The real (plural réis) was the currency of Portuguese Angola until 1914. It was equal to the Portuguese real. No subdivisions existed, but some coins were issued denominated in macutas, worth 50 réis. The real was replaced by the escudo in 1914.

==Coins==
In the mid-eighteenth century, copper coins were issued in denominations of 10, 20 and 40 réis, 1/4, 1/2 and 1 macuta, along with silver 2, 4, 6, 8, 10 and 12 macutas. From 1814, only copper 1/4, 1/2, 1 and 2 macutas were issued. However, after 1814, some copper coins were counterstamped with the coat of arms of Portugal to double their value. 10, 20 and 40 réis and 1/4, 1/2, 1 and 2 macuta coins were counterstamped to produce 20, 40 and 80 réis and 1/2, 1, 2 and 4 macuta coins.
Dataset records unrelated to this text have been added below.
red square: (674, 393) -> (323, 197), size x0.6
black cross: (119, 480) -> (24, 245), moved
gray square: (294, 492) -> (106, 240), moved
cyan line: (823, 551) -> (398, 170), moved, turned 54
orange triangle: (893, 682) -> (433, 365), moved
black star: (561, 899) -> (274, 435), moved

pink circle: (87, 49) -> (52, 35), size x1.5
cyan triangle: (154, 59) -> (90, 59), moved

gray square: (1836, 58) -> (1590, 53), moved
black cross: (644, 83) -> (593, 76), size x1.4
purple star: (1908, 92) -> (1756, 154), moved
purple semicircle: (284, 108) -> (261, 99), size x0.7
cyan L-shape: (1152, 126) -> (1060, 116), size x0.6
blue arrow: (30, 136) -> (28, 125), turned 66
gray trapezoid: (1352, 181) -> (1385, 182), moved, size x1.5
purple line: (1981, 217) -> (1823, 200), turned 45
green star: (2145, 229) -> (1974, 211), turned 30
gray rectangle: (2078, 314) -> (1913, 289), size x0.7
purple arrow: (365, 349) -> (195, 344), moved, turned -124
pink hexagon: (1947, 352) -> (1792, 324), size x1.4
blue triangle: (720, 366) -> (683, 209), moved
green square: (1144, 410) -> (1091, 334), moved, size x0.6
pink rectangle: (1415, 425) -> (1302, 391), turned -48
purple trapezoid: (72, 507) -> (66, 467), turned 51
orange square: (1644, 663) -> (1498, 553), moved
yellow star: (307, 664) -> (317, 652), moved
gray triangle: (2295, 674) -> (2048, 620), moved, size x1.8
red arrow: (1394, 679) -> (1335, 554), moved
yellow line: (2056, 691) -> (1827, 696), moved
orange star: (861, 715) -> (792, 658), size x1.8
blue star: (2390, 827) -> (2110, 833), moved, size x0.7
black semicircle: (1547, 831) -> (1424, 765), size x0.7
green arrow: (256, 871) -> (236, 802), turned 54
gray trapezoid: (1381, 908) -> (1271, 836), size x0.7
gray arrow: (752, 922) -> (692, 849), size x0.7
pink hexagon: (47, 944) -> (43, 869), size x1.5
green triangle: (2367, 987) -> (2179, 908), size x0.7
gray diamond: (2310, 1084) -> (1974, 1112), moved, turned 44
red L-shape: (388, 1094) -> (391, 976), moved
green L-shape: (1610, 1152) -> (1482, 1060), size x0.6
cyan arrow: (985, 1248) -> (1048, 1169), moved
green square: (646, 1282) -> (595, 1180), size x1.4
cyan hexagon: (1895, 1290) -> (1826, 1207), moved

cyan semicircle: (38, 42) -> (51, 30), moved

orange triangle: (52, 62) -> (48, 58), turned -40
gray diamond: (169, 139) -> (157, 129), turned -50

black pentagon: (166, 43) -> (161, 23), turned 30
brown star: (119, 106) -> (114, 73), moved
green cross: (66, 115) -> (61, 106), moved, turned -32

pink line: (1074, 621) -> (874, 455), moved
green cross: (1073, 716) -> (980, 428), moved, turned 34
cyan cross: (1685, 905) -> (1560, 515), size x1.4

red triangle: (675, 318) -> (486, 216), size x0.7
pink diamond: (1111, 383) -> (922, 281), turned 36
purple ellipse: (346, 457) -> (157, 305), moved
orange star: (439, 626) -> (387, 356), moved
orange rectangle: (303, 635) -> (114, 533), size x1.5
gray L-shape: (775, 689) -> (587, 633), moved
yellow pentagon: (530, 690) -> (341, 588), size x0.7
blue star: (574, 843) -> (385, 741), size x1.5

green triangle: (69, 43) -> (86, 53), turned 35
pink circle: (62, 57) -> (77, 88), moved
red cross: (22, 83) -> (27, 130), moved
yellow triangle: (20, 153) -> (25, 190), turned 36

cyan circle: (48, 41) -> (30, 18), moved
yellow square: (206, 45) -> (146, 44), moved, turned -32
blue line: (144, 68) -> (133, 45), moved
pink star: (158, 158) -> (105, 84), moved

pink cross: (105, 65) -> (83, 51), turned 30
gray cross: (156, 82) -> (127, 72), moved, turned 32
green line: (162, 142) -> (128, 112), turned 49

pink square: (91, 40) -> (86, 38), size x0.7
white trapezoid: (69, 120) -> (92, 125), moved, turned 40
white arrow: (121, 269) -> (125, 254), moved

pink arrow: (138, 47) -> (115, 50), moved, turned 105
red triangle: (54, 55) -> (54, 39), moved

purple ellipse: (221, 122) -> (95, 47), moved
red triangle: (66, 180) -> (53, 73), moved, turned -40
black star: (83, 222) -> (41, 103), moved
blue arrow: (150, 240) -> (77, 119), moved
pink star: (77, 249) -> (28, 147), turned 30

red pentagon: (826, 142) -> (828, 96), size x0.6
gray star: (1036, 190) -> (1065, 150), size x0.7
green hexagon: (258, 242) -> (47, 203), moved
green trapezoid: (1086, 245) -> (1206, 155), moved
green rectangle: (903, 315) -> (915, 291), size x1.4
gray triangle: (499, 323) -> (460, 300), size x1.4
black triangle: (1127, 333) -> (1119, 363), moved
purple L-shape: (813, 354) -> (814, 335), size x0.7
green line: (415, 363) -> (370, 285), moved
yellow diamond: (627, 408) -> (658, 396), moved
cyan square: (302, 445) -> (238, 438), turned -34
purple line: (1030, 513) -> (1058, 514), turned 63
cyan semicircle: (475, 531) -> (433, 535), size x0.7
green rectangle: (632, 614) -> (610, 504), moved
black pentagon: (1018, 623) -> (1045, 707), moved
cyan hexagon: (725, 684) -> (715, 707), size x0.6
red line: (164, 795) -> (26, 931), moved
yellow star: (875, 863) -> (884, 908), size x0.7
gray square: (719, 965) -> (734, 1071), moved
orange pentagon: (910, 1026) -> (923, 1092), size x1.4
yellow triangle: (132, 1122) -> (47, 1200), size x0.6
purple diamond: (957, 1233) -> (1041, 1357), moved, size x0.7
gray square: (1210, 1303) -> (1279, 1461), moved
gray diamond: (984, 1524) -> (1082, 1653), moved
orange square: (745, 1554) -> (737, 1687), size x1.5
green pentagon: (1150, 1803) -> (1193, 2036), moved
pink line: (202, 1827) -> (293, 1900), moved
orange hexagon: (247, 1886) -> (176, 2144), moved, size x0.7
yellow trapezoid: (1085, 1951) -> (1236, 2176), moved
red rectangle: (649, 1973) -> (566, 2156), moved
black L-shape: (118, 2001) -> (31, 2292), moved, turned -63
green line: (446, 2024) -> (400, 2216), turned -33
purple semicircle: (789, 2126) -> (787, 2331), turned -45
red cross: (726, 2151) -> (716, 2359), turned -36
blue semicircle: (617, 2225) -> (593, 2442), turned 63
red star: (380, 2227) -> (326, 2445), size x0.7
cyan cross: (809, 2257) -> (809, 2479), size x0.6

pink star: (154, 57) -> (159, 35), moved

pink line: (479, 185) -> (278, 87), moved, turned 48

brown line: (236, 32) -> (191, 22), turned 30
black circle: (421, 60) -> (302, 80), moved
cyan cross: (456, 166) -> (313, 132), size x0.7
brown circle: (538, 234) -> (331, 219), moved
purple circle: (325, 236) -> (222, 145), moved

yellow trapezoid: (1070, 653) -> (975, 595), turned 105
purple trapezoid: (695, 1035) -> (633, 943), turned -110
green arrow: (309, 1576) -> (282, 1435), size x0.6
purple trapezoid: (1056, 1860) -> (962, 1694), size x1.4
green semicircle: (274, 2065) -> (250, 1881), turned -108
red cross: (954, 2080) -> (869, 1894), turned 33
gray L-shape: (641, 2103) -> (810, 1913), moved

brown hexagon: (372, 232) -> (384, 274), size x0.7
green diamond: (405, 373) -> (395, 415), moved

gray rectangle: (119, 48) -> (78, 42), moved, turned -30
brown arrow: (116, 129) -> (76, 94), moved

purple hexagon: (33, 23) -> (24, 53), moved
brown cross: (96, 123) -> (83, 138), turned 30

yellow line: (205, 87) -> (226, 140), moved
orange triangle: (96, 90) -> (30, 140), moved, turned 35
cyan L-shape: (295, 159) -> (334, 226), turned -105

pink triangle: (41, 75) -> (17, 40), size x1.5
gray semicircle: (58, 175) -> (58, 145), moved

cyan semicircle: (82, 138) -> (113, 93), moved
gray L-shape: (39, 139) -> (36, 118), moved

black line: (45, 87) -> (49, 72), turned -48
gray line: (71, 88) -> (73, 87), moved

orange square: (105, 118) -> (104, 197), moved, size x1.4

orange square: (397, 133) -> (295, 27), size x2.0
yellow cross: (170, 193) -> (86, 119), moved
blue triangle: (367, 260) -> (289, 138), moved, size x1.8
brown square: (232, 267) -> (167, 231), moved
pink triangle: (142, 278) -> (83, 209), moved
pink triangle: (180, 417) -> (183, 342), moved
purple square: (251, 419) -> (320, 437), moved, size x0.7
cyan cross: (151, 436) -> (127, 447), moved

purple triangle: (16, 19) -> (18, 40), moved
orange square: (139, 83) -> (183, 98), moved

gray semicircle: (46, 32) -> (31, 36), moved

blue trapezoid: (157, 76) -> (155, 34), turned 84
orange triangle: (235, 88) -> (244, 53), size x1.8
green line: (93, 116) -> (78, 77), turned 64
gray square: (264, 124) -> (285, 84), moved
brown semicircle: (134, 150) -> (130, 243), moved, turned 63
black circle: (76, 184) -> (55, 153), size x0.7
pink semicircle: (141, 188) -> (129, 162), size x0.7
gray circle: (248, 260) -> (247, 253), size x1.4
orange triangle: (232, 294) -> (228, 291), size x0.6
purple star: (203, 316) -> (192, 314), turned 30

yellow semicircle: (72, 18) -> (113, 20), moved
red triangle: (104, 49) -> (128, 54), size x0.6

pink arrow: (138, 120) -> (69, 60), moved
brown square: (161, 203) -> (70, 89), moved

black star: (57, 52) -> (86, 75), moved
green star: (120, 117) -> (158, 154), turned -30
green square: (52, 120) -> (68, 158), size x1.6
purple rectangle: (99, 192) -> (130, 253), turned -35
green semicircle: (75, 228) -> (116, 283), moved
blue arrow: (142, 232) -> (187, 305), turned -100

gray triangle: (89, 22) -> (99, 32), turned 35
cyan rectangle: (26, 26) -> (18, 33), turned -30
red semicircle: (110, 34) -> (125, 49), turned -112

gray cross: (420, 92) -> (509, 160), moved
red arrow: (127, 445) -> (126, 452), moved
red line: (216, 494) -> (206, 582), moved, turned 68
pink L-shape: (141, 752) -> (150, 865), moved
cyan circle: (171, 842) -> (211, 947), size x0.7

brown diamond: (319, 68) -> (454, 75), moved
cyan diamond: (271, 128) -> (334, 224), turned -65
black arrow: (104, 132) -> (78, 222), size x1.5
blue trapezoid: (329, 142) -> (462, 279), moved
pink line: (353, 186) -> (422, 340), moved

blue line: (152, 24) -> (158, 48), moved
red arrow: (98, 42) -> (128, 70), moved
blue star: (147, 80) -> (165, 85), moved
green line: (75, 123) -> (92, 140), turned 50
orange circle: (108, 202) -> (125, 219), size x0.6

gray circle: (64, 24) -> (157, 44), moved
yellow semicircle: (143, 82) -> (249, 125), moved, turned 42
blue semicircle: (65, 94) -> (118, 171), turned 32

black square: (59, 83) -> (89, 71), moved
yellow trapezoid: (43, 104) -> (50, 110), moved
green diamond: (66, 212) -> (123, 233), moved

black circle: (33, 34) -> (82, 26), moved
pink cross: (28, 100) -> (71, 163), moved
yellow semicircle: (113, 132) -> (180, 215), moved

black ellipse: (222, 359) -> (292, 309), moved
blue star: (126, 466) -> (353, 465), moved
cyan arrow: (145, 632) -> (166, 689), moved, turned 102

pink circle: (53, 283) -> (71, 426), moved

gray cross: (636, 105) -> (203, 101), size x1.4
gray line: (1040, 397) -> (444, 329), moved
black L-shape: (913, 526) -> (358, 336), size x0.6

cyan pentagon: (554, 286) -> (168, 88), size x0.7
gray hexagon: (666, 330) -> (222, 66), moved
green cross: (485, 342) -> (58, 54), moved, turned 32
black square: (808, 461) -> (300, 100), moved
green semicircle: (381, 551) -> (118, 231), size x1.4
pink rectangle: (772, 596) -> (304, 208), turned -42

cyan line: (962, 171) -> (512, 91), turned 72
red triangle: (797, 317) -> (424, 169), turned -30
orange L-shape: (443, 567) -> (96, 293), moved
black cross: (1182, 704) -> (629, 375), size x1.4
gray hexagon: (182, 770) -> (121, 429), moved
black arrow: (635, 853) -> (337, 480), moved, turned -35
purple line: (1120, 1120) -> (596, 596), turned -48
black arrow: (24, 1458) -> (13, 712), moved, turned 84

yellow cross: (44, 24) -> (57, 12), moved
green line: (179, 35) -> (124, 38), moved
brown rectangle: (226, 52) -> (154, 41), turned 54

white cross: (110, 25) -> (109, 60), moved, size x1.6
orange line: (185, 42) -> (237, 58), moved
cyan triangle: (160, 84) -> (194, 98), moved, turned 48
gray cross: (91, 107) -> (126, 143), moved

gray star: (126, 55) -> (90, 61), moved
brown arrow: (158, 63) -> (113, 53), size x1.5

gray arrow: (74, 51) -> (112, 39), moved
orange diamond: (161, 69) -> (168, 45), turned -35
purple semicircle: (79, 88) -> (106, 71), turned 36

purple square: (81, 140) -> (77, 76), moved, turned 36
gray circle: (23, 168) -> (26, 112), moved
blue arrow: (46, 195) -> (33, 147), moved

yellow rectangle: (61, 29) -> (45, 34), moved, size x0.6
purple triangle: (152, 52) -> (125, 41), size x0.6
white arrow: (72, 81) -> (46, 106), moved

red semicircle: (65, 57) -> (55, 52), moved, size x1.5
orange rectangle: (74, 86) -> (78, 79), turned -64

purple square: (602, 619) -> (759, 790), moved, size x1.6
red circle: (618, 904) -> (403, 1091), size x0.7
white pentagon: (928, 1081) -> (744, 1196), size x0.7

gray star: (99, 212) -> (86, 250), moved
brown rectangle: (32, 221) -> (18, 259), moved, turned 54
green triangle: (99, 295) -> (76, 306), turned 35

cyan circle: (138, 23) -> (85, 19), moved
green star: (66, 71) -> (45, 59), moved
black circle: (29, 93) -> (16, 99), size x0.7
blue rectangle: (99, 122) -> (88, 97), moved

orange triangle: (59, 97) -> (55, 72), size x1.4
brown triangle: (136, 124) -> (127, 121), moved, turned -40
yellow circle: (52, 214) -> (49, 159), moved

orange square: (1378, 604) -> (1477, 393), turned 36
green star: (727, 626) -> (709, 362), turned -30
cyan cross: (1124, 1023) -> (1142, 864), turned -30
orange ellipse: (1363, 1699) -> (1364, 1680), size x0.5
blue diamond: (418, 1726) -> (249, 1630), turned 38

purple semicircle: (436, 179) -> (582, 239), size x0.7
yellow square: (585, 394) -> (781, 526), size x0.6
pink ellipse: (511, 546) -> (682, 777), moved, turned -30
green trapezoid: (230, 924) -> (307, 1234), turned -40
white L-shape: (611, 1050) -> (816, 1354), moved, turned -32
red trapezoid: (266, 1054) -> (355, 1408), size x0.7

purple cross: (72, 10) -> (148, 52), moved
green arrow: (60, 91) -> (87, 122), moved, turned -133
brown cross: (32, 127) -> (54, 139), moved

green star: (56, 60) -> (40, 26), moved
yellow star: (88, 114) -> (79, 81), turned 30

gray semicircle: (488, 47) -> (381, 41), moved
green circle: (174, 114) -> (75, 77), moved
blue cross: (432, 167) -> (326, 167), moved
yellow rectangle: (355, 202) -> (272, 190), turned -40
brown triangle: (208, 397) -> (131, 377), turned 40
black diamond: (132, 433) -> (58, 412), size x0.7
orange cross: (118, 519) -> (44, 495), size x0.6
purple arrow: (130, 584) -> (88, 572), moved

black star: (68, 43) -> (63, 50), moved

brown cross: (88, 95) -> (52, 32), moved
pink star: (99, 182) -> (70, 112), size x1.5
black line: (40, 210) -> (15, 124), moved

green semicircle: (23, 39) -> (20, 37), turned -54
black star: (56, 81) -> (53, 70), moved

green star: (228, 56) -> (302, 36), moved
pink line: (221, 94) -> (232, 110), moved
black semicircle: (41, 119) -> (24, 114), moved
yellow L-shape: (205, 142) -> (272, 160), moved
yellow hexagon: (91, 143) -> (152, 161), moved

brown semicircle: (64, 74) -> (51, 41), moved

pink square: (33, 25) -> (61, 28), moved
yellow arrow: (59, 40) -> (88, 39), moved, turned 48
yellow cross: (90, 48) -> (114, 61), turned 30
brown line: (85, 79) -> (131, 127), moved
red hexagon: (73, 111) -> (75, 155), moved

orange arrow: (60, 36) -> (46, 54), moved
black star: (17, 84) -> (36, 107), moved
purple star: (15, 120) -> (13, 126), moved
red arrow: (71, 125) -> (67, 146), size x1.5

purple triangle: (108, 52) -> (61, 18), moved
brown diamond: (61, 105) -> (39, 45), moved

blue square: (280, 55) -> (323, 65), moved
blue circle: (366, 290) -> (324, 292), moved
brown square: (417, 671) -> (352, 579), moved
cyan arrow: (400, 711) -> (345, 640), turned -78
The last coins were issued in 1860.

==Banknotes==
In 1861, the Junta da Fazenda Publica da Provincia d'Angola introduced notes in denominations of 1000, 2000, 5000 and 20,000 réis. 10,000 real notes followed in 1877, with notes issued until 1884. The Banco Nacional Ultramarino began issuing notes in 1865, with notes for 5000, 10,000 and 20,000 réis. In 1876, 1000 and 2500 real notes were added, followed by 2000 réis in 1877. In 1892, a shortage of small change lead to an emergency issue of 100, 200 and 500 real notes which circulated until 1905. 50,000 real notes were introduced in 1909.